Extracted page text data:

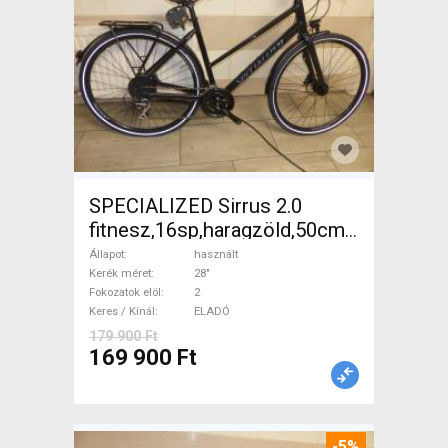
SPECIALIZED Sirrus 2.0
fitnesz,16sp,haragzöld,50cm,újszerű
Trekking/cross tárcsafék
Állapot
használt
használt ELADÓ
Kerék méret
28"
Fokozatok elöl
2
Keres / Kínál
ELADÓ
179 900 Ft
169 900 Ft
-5%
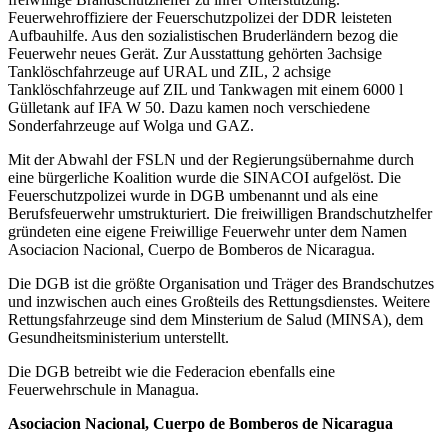
Feuerwehroffiziere der Feuerschutzpolizei der DDR leisteten
Aufbauhilfe. Aus den sozialistischen Bruderländern bezog die
Feuerwehr neues Gerät. Zur Ausstattung gehörten 3achsige
Tanklöschfahrzeuge auf URAL und ZIL, 2 achsige
Tanklöschfahrzeuge auf ZIL und Tankwagen mit einem 6000 l
Gülletank auf IFA W 50. Dazu kamen noch verschiedene
Sonderfahrzeuge auf Wolga und GAZ.
Mit der Abwahl der FSLN und der Regierungsübernahme durch
eine bürgerliche Koalition wurde die SINACOI aufgelöst. Die
Feuerschutzpolizei wurde in DGB umbenannt und als eine
Berufsfeuerwehr umstrukturiert. Die freiwilligen Brandschutzhelfer
gründeten eine eigene Freiwillige Feuerwehr unter dem Namen
Asociacion Nacional, Cuerpo de Bomberos de Nicaragua.
Die DGB ist die größte Organisation und Träger des Brandschutzes
und inzwischen auch eines Großteils des Rettungsdienstes. Weitere
Rettungsfahrzeuge sind dem Minsterium de Salud (MINSA), dem
Gesundheitsministerium unterstellt.
Die DGB betreibt wie die Federacion ebenfalls eine
Feuerwehrschule in Managua.
Asociacion Nacional, Cuerpo de Bomberos de Nicaragua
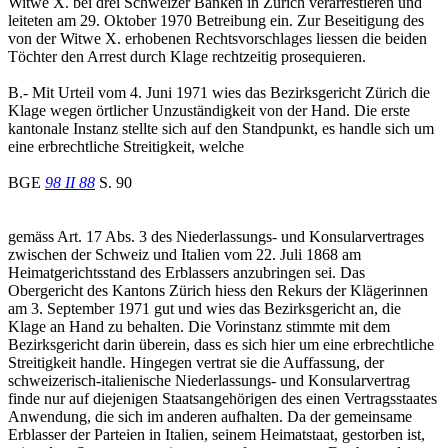
Witwe X. bei drei Schweizer Banken in Zürich verarrestieren und
leiteten am 29. Oktober 1970 Betreibung ein. Zur Beseitigung des
von der Witwe X. erhobenen Rechtsvorschlages liessen die beiden
Töchter den Arrest durch Klage rechtzeitig prosequieren.
B.- Mit Urteil vom 4. Juni 1971 wies das Bezirksgericht Zürich die
Klage wegen örtlicher Unzuständigkeit von der Hand. Die erste
kantonale Instanz stellte sich auf den Standpunkt, es handle sich um
eine erbrechtliche Streitigkeit, welche
BGE
98 II 88
S. 90
gemäss Art. 17 Abs. 3 des Niederlassungs- und Konsularvertrages
zwischen der Schweiz und Italien vom 22. Juli 1868 am
Heimatgerichtsstand des Erblassers anzubringen sei. Das
Obergericht des Kantons Zürich hiess den Rekurs der Klägerinnen
am 3. September 1971 gut und wies das Bezirksgericht an, die
Klage an Hand zu behalten. Die Vorinstanz stimmte mit dem
Bezirksgericht darin überein, dass es sich hier um eine erbrechtliche
Streitigkeit handle. Hingegen vertrat sie die Auffassung, der
schweizerisch-italienische Niederlassungs- und Konsularvertrag
finde nur auf diejenigen Staatsangehörigen des einen Vertragsstaates
Anwendung, die sich im anderen aufhalten. Da der gemeinsame
Erblasser der Parteien in Italien, seinem Heimatstaat, gestorben ist,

* [Problem description]: The required output is every line of the data above, set down exactly and stripped of pictures.

* [Response area]:
SPECIALIZED Sirrus 2.0
fitnesz,16sp,haragzöld,50cm,újszerű
Trekking/cross tárcsafék
Állapot
használt
használt ELADÓ
Kerék méret
28"
Fokozatok elöl
2
Keres / Kínál
ELADÓ
179 900 Ft
169 900 Ft
-5%
Feuerwehroffiziere der Feuerschutzpolizei der DDR leisteten
Aufbauhilfe. Aus den sozialistischen Bruderländern bezog die
Feuerwehr neues Gerät. Zur Ausstattung gehörten 3achsige
Tanklöschfahrzeuge auf URAL und ZIL, 2 achsige
Tanklöschfahrzeuge auf ZIL und Tankwagen mit einem 6000 l
Gülletank auf IFA W 50. Dazu kamen noch verschiedene
Sonderfahrzeuge auf Wolga und GAZ.
Mit der Abwahl der FSLN und der Regierungsübernahme durch
eine bürgerliche Koalition wurde die SINACOI aufgelöst. Die
Feuerschutzpolizei wurde in DGB umbenannt und als eine
Berufsfeuerwehr umstrukturiert. Die freiwilligen Brandschutzhelfer
gründeten eine eigene Freiwillige Feuerwehr unter dem Namen
Asociacion Nacional, Cuerpo de Bomberos de Nicaragua.
Die DGB ist die größte Organisation und Träger des Brandschutzes
und inzwischen auch eines Großteils des Rettungsdienstes. Weitere
Rettungsfahrzeuge sind dem Minsterium de Salud (MINSA), dem
Gesundheitsministerium unterstellt.
Die DGB betreibt wie die Federacion ebenfalls eine
Feuerwehrschule in Managua.
Asociacion Nacional, Cuerpo de Bomberos de Nicaragua
Witwe X. bei drei Schweizer Banken in Zürich verarrestieren und
leiteten am 29. Oktober 1970 Betreibung ein. Zur Beseitigung des
von der Witwe X. erhobenen Rechtsvorschlages liessen die beiden
Töchter den Arrest durch Klage rechtzeitig prosequieren.
B.- Mit Urteil vom 4. Juni 1971 wies das Bezirksgericht Zürich die
Klage wegen örtlicher Unzuständigkeit von der Hand. Die erste
kantonale Instanz stellte sich auf den Standpunkt, es handle sich um
eine erbrechtliche Streitigkeit, welche
BGE
98 II 88
S. 90
gemäss Art. 17 Abs. 3 des Niederlassungs- und Konsularvertrages
zwischen der Schweiz und Italien vom 22. Juli 1868 am
Heimatgerichtsstand des Erblassers anzubringen sei. Das
Obergericht des Kantons Zürich hiess den Rekurs der Klägerinnen
am 3. September 1971 gut und wies das Bezirksgericht an, die
Klage an Hand zu behalten. Die Vorinstanz stimmte mit dem
Bezirksgericht darin überein, dass es sich hier um eine erbrechtliche
Streitigkeit handle. Hingegen vertrat sie die Auffassung, der
schweizerisch-italienische Niederlassungs- und Konsularvertrag
finde nur auf diejenigen Staatsangehörigen des einen Vertragsstaates
Anwendung, die sich im anderen aufhalten. Da der gemeinsame
Erblasser der Parteien in Italien, seinem Heimatstaat, gestorben ist,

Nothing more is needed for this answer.